Several years ago, as a music student in college, I remember hearing constant complaints about “lack of funding for the arts.” Hardly a day would go by without a classmate or professor bemoaning the thin and fickle pockets of the bourgeoisie or Uncle Sam’s lack of artistic initiative.
Little did we know, a shake-up was already taking place, driven by a mysterious mix of newfound prosperity, entrepreneurial innovation, and the market forces behind it. The digital revolution was beginning to level the playing field and drain power from tanks and banks of all kinds, from the Hollywood execs with dollar signs in their eyes to the aesthetically enlightened cronies at the National Endowment for the Arts. Despite the many prophecies of a creative apocalypse, a bottom-up revolution was taking place.
Amid the sea of new technologies and tools that were soon to emerge — streaming music, streaming movies, ebook publishing — crowdfunding rose as a powerful path to creative independence: artistic, economic, and otherwise. Leading the pack is Kickstarter, with success stories abounding, from inventors to thespians to foodies to photographers, and with routine funding results that actually surpass the NEA.
As I’ve written in the past, such innovations offer further proof that markets have a mysterious way of checking their own excesses. In this case, markets have kept the creative sphere in motion, continuously seeking better ways to fund projects and locate quality.

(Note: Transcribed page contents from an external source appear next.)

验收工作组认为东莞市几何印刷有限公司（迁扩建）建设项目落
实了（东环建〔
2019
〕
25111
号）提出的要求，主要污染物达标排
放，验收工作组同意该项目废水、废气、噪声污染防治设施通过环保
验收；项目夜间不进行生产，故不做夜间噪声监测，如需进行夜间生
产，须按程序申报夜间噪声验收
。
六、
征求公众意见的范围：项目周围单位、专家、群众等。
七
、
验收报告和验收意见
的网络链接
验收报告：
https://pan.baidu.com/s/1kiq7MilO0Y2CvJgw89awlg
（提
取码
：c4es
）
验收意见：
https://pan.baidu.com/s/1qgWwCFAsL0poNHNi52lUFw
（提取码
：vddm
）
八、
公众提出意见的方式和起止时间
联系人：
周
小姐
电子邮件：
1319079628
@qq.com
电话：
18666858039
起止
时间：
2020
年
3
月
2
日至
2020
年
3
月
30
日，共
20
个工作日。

During my college days, the complaint was that, outside the occasional graces of government funding, the only way to make a living in the “pure arts” — unadulterated by demons of consumerism — was at the hands of controlling bankers or philistine marketing gurus. Capitalism was perceived as an enemy to beauty and “true expression,” riddled with greed and empty of good taste.
And yet, it is markets that have only continued to empower artists and expand creative opportunity. Why? Because markets are full of free people and channeling “true expression” just so happens to be a core competency.

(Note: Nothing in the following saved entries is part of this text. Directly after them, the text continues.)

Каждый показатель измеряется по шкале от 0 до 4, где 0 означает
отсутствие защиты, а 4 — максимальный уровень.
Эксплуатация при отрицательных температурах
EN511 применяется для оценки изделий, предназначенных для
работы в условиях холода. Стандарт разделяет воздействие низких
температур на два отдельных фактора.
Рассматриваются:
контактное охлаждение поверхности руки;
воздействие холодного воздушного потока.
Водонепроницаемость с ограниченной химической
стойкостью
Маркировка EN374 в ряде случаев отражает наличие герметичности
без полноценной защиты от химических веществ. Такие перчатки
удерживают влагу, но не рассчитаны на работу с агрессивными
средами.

But Kickstarter’s latest move makes this thesis even more interesting and all the more compelling. Not content to serve as a run-of-the-mill technology company, the co-founders recently announced a certain embellishment of their priorities:
[The co-founders] announced on Sunday that Kickstarter was reincorporating as a “public benefit corporation,” a legal change they said would ensure that money — or the promise of it — would not corrupt their company’s mission of enabling creative projects to be funded.
“We don’t ever want to sell or go public,” said Mr. Strickler, Kickstarter’s chief executive. “That would push the company to make choices that we don’t think are in the best interest of the company.”
… Under the designation, companies must aim to do something that would aid the public (such as Kickstarter’s mission to “help bring creative projects to life”) and include that goal in their corporate charter. Board members must also take that public benefit into account when making decisions, and the company has to report on its social impact.
As to the actual impact of all this, time will tell, and it may be nothing more than smoke and mirrors and marketing hocus pocus. But at the very least, Kickstarter is signaling a complexity in their bottom line that artists ought to praise, and behind it lies more than pie-in-the-sky daydreaming or political rent-seeking. Based on the typical qualms of the artistic community, Kickstarter and its competitors are pursuing a pursuit of imagination that is economically possible, and it comes not from political power but from the hearts and sacrifices of actual people. Not only are these companies offering models where, by basic function, the artist has free reign (if they can sell it), but they are organizing their businesses around the value that promoting creativity matters at least as much as money.
This wouldn’t be necessary, mind you, for Kickstarter to maintain its position of empowering artistic independence. But it does say something in remarkable contrast to the common refrains about the nasty impact of free markets on the arts. Whether necessary or not, we are seeing more and more private companies pursue NEA-style values, minus the bloat, lack of accountability, and absence of human connection. As a result, artists will connect more closely with their patrons, and fewer will need to find leverage with the fat cats or purchase paintbrushes from the politburo.
Surely there’s a place in modern society for publicly funded art, just as there is a place for highly consumeristic pop music and low-brow drivel. But neither of these are suitable ideals for up-and-coming creatives.
At one point in history, we might simply have shrugged and asked, “What other options do we have?” Now, thanks to markets and their many economic actors who continue to pursue goodness and beauty, far better solutions are still come.